[Dataset items]
-- Opening Marker --

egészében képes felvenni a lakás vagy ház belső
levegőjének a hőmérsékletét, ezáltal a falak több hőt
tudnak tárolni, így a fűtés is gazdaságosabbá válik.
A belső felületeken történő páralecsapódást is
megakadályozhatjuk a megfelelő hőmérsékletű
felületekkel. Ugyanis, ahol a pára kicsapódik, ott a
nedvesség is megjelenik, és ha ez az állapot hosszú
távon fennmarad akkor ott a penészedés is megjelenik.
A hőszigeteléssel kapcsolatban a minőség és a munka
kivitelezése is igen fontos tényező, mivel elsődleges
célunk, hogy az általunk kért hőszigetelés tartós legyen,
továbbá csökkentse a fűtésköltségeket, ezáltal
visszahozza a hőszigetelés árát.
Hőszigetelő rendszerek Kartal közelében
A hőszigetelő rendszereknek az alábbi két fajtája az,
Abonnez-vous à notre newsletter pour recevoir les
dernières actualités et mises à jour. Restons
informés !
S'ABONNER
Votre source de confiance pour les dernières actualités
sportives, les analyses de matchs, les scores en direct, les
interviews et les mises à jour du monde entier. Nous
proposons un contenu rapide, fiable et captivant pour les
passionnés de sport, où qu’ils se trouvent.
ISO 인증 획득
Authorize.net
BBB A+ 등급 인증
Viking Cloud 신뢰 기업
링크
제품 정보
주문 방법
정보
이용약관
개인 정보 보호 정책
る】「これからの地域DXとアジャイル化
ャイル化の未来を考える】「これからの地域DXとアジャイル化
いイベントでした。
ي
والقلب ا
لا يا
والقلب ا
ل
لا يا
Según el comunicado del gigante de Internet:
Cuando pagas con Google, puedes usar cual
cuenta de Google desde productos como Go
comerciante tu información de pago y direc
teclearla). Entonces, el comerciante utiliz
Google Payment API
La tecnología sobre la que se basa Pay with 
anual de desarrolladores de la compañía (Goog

-- Closing Marker --

> _Exercise description_:
Would you output, from the records above, exactly the run of lines that starts at the line containing "továbbá csökkentse a" and ends at the line containing "interviews et les", and only that run?

> _Answer to this task_:
továbbá csökkentse a fűtésköltségeket, ezáltal
visszahozza a hőszigetelés árát.
Hőszigetelő rendszerek Kartal közelében
A hőszigetelő rendszereknek az alábbi két fajtája az,
Abonnez-vous à notre newsletter pour recevoir les
dernières actualités et mises à jour. Restons
informés !
S'ABONNER
Votre source de confiance pour les dernières actualités
sportives, les analyses de matchs, les scores en direct, les
interviews et les mises à jour du monde entier. Nous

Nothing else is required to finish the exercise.